Condescend away!!! I don't mind at all.
Thank you for elucidating that you do not add the suffix together. Then why was everyone in the posts above telling me that if you add two of them together it does not equal one?

Not trying to be condescending here, but here's by best shot

one "e to the x" plus one "e to the x" equals 2 "e to the x"

You add the coefficients and keep $e^x$ the same

This is not any different from adding
$3x^2$ to $5x^2$

You have 3 of "something" and you add 5 of "something" so you get 8 "somethings" i.e. $8x^2$

now read what you originally wrote

$e^x+e^x=e^x$ FALSE

theredqueentheory · #12 $Old$ October 8th, 2009, 09:12 PM

I am so glad that math geniuses like you all exist. It keeps the rest of us from going insane, I tell you, INSANE!

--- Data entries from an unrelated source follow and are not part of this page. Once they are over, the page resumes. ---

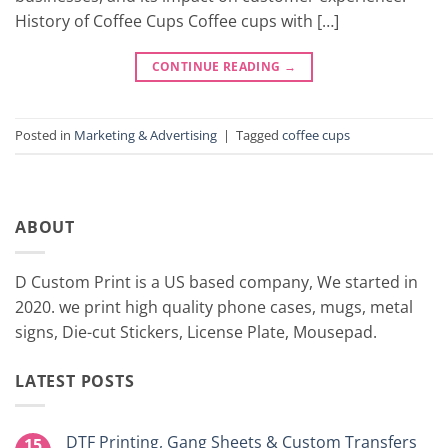
History of Coffee Cups Coffee cups with […]
CONTINUE READING
→
Posted in
Marketing & Advertising
|
Tagged
coffee cups
ABOUT
D Custom Print is a US based company, We started in
2020. we print high quality phone cases, mugs, metal
signs, Die-cut Stickers, License Plate, Mousepad.
LATEST POSTS
DTF Printing, Gang Sheets & Custom Transfers
15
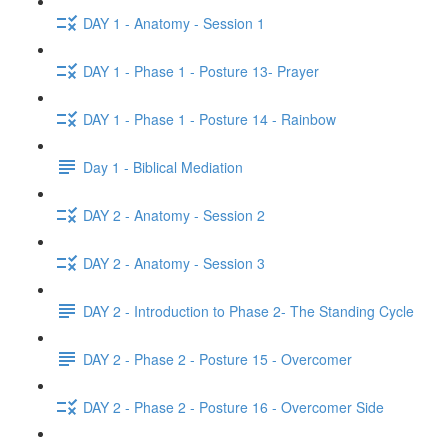
DAY 1 - Anatomy - Session 1
DAY 1 - Phase 1 - Posture 13- Prayer
DAY 1 - Phase 1 - Posture 14 - Rainbow
Day 1 - Biblical Mediation
DAY 2 - Anatomy - Session 2
DAY 2 - Anatomy - Session 3
DAY 2 - Introduction to Phase 2- The Standing Cycle
DAY 2 - Phase 2 - Posture 15 - Overcomer
DAY 2 - Phase 2 - Posture 16 - Overcomer Side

Thank you tons, I completely understand now.

I give you the imaginary medal of "Smarty Pants & Extra Patient Math Helper and Super Explainer of Concepts".
(sorry, it's late and I've done about 12 hours of calculus today, seriously)

HallsofIvy · #13 $Old$ October 9th, 2009, 08:02 AM

I learned that ac+ bc= (a+ b)c in the seventh grade. And that's all that is being used here: 3e^x+ 5e^x= (3+ 5)e^x= 8e^x. I will concede that I did not start calling that the "distributive law" until much later.